Excerpts from a dataset:
- - - - - - -

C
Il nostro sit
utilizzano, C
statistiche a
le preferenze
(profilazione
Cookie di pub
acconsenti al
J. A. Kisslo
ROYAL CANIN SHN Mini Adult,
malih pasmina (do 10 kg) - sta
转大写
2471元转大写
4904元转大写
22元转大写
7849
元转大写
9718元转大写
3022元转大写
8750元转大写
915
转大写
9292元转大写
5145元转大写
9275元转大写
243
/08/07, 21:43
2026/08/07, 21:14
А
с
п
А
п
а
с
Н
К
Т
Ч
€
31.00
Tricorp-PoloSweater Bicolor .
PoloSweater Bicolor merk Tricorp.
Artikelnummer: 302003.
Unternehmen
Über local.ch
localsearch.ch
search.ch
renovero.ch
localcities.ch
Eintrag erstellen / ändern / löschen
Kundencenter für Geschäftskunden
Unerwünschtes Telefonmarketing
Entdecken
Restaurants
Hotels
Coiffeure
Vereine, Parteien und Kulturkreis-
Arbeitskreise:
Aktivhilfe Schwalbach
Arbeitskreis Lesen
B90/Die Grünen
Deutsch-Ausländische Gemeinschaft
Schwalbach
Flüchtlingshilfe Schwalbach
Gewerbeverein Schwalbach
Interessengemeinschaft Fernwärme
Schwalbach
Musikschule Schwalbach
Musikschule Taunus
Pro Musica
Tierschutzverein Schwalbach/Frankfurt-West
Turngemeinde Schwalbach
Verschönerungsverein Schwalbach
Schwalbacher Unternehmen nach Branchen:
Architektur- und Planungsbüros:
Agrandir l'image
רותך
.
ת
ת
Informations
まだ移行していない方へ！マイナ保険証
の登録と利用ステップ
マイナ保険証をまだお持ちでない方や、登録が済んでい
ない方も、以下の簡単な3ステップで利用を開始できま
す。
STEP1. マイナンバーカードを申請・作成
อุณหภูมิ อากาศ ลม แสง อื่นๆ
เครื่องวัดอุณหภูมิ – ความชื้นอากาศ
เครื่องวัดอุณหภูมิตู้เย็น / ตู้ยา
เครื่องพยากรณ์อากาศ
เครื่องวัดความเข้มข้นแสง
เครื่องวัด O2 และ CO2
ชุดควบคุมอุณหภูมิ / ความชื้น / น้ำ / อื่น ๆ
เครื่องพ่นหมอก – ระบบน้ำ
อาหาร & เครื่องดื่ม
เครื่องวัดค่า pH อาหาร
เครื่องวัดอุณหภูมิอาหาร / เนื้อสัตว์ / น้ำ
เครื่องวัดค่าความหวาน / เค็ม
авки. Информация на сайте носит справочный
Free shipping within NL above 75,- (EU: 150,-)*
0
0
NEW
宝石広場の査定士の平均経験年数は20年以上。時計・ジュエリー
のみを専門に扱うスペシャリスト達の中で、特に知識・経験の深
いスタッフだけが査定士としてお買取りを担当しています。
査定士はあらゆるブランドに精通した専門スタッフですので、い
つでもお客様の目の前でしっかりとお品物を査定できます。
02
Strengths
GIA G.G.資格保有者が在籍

- - - - - - -

▶ Work task
Only the stretch of lines that begins with the one holding "Il nostro sit" and ends with the last line above belongs in the answer; please write it out exactly.

▶ Reply
Il nostro sit
utilizzano, C
statistiche a
le preferenze
(profilazione
Cookie di pub
acconsenti al
J. A. Kisslo
ROYAL CANIN SHN Mini Adult,
malih pasmina (do 10 kg) - sta
转大写
2471元转大写
4904元转大写
22元转大写
7849
元转大写
9718元转大写
3022元转大写
8750元转大写
915
转大写
9292元转大写
5145元转大写
9275元转大写
243
/08/07, 21:43
2026/08/07, 21:14
А
с
п
А
п
а
с
Н
К
Т
Ч
€
31.00
Tricorp-PoloSweater Bicolor .
PoloSweater Bicolor merk Tricorp.
Artikelnummer: 302003.
Unternehmen
Über local.ch
localsearch.ch
search.ch
renovero.ch
localcities.ch
Eintrag erstellen / ändern / löschen
Kundencenter für Geschäftskunden
Unerwünschtes Telefonmarketing
Entdecken
Restaurants
Hotels
Coiffeure
Vereine, Parteien und Kulturkreis-
Arbeitskreise:
Aktivhilfe Schwalbach
Arbeitskreis Lesen
B90/Die Grünen
Deutsch-Ausländische Gemeinschaft
Schwalbach
Flüchtlingshilfe Schwalbach
Gewerbeverein Schwalbach
Interessengemeinschaft Fernwärme
Schwalbach
Musikschule Schwalbach
Musikschule Taunus
Pro Musica
Tierschutzverein Schwalbach/Frankfurt-West
Turngemeinde Schwalbach
Verschönerungsverein Schwalbach
Schwalbacher Unternehmen nach Branchen:
Architektur- und Planungsbüros:
Agrandir l'image
רותך
.
ת
ת
Informations
まだ移行していない方へ！マイナ保険証
の登録と利用ステップ
マイナ保険証をまだお持ちでない方や、登録が済んでい
ない方も、以下の簡単な3ステップで利用を開始できま
す。
STEP1. マイナンバーカードを申請・作成
อุณหภูมิ อากาศ ลม แสง อื่นๆ
เครื่องวัดอุณหภูมิ – ความชื้นอากาศ
เครื่องวัดอุณหภูมิตู้เย็น / ตู้ยา
เครื่องพยากรณ์อากาศ
เครื่องวัดความเข้มข้นแสง
เครื่องวัด O2 และ CO2
ชุดควบคุมอุณหภูมิ / ความชื้น / น้ำ / อื่น ๆ
เครื่องพ่นหมอก – ระบบน้ำ
อาหาร & เครื่องดื่ม
เครื่องวัดค่า pH อาหาร
เครื่องวัดอุณหภูมิอาหาร / เนื้อสัตว์ / น้ำ
เครื่องวัดค่าความหวาน / เค็ม
авки. Информация на сайте носит справочный
Free shipping within NL above 75,- (EU: 150,-)*
0
0
NEW
宝石広場の査定士の平均経験年数は20年以上。時計・ジュエリー
のみを専門に扱うスペシャリスト達の中で、特に知識・経験の深
いスタッフだけが査定士としてお買取りを担当しています。
査定士はあらゆるブランドに精通した専門スタッフですので、い
つでもお客様の目の前でしっかりとお品物を査定できます。
02
Strengths
GIA G.G.資格保有者が在籍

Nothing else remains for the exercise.